Just prior to Christmas I had several postings discussing the use of JAGS with Stata (you can link to the first of those postings here). This problem gives us an opportunity to compare JAGS with the more commonly used WinBUGS and OpenBUGS. To call JAGS we need to take the Stata program given previously for calling WinBUGS and insert the jags opinion in the same places that we placed the openbugs option when we wanted to call that program.

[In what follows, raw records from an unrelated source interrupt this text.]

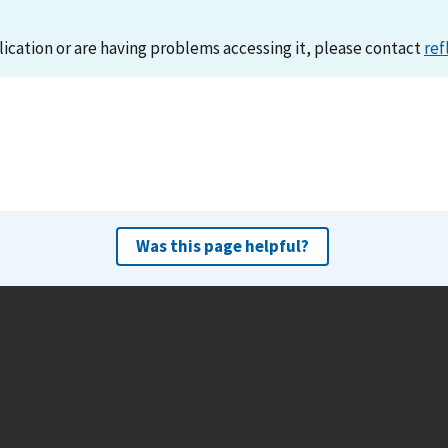
lication or are having problems accessing it, please contact
ref
Was this page helpful?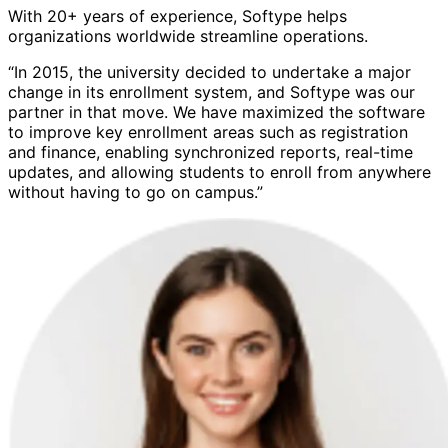
With 20+ years of experience, Softype helps
organizations worldwide streamline operations.
“In 2015, the university decided to undertake a major
change in its enrollment system, and Softype was our
partner in that move. We have maximized the software
to improve key enrollment areas such as registration
and finance, enabling synchronized reports, real-time
updates, and allowing students to enroll from anywhere
without having to go on campus.”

The other important change is to the wbslist calls because JAGS likes its data in a slightly different format.

I do not want to alter programs such as wbslist and wbsrun that were released at the time when *Bayesian analysis for Stata* was published, so I have created programs called wbslist_v2.ado, wbsscipt_v2.ado, wbsrun_v2.ado and wbscoda_v2.ado that incorporate the code needed for calling JAGS. These programs are undergoing gradual development but once they are completed and have been more thoroughly tested, I will release them as new versions of wbslist etc. In the meantime you can download the latest versions from my homepage.

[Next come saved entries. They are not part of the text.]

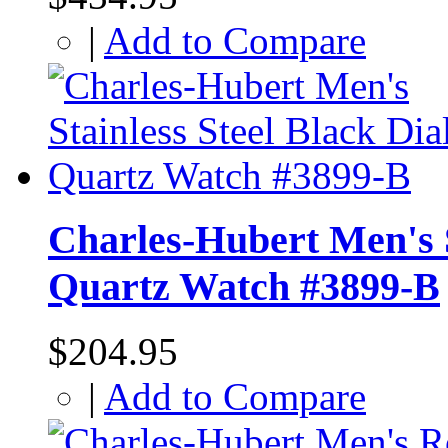
|
Add to Compare
Charles-Hubert Men's S
Quartz Watch #3899-B
$204.95
|
Add to Compare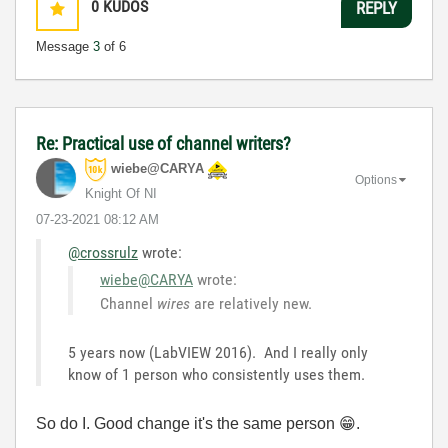
0
KUDOS
REPLY
Message
3
of 6
Re: Practical use of channel writers?
wiebe@CARYA
Options
Knight Of NI
‎07-23-2021
08:12 AM
@crossrulz
wrote:
wiebe@CARYA
wrote:
Channel
wires
are relatively new.
5 years now (LabVIEW 2016). And I really only
know of 1 person who consistently uses them.
So do I. Good change it's the same person
😁
.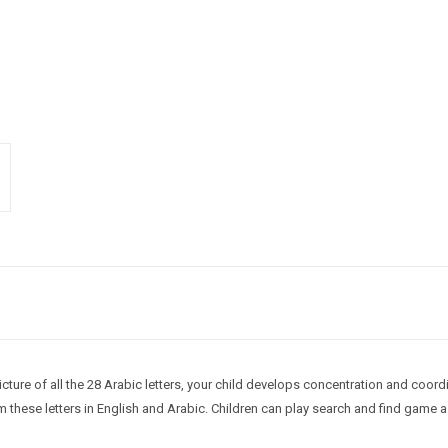
cture of all the 28 Arabic letters, your child develops concentration and coordi
hese letters in English and Arabic. Children can play search and find game as 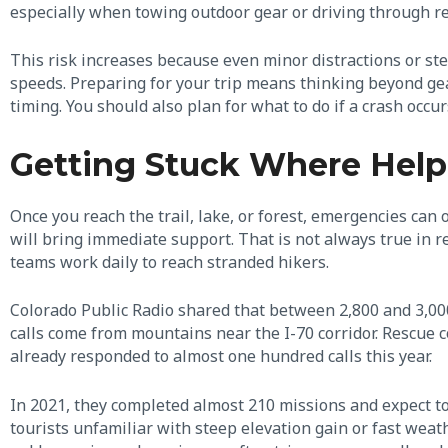
especially when towing outdoor gear or driving through r
This risk increases because even minor distractions or st
speeds. Preparing for your trip means thinking beyond gear
timing. You should also plan for what to do if a crash occu
Getting Stuck Where Help
Once you reach the trail, lake, or forest, emergencies can 
will bring immediate support. That is not always true in r
teams work daily to reach stranded hikers.
Colorado Public Radio shared that between 2,800 and 3,00
calls come from mountains near the I-70 corridor. Rescue c
already responded to almost one hundred calls this year.
In 2021, they completed almost 210 missions and expect t
tourists unfamiliar with steep elevation gain or fast weath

wbslist_v2 knows about the special requirements of JAGS so if you specify the jags option most of the changes are made automatically for you. Where you do need to take care is when you request that text is copied directly to the data or initial values file. You do this whenever you omit the keyword that starts a bracket. In our Stata code for calling WinBUGS we specify the initial values with,

**wbslist (a0=2.6, aBase=0, aTrt=0, aBXT=0, aAge=0, aV4=0, tauu=1, taue=1) ///**

** using init.txt , replace**

The bracket does not start with a keyword such as variable or matrix and so the text is copied directly to the file.

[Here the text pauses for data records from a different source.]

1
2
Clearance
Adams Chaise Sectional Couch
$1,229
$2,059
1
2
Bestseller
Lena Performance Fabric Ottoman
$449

In JAGS the data file must use <- in place of equals and each item must start on a new line without a comma. So I have introduced the _n notation to force a new line. So for JAGS we must change the Stata command to,

**wbslist_v2 (a0=2.6 _n aBase=0 _n aTrt=0 _n aBXT=0 _n aAge=0 _n ///**

** aV4=0 _n tauu=1 _n taue=1) using init.txt , replace jags**

Similarly in the creation of the data file we need to change

**wbslist (var cLB cTrt cBXT clnAge) (V4=c(0,0,0,1)) ///**

** (struct y_1 y_2 y_3 y_4, name(y)) using data.txt , replace**

to

**wbslist_v2 (var cLB cTrt cBXT clnAge) (V4<-c(0,0,0,1)) ///**

** (struct y_1 y_2 y_3 y_4, name(y)) using data.txt , replace jags**

With these changes JAGS runs as expected and takes about 1 minute 45 seconds to produce

---------------------------------------------------------------------------- Parameter n mean sd sem median 95% CrI ---------------------------------------------------------------------------- a0 10000 1.596 0.083 0.0023 1.597 ( 1.430, 1.758 ) aBase 10000 0.892 0.130 0.0057 0.895 ( 0.635, 1.140 ) aTrt 10000 -0.856 0.388 0.0251 -0.856 ( -1.630, -0.132 ) aBXT 10000 0.305 0.196 0.0179 0.307 ( -0.074, 0.693 ) aAge 10000 0.393 0.343 0.0084 0.398 ( -0.300, 1.049 ) aV4 10000 -0.100 0.091 0.0013 -0.100 ( -0.285, 0.080 ) sigmau 10000 0.496 0.055 0.0006 0.492 ( 0.398, 0.613 ) sigmae 10000 0.406 0.036 0.0005 0.405 ( 0.342, 0.482 ) ----------------------------------------------------------------------------

Notice how the sems on the three highly correlated parameters aBase, aTrt and their interaction aBXT are now worse than for either WinBUGS or OpenBUGS in fact they are very similar to those obtained by our program that used Stata without calling another program to do the computation. The poorer mixing is again evident in the trace plot.

**Conclusions**

We have to be careful about drawing conclusions from a single example but at least we have demonstrated that WinBUGS, OpenBUGS and JAGS do sometimes vary in terms of speed and mixing. We found that for this model, OpenBUGS is clearly better than WinBUGS and WinBUGS is better than JAGS. **But is this fair?** I have used the three programs in what we might call their default mode, that is I have not tried setting options in WinBUGS, OpenBUGS or JAGS that could have improved performance. In particular JAGS is modularized and the user can ask JAGS to add extra modules to the base release. One such module is called glm and is specifically designed to improve the performance of JAGS with this type of model.

Next time I will investigate the use of options in WinBUGS, OpenBUGS and JAGS to see if they do indeed improve performance.

Then my final challenge will be to write a Mata program that can rival these programs for speed and mixing.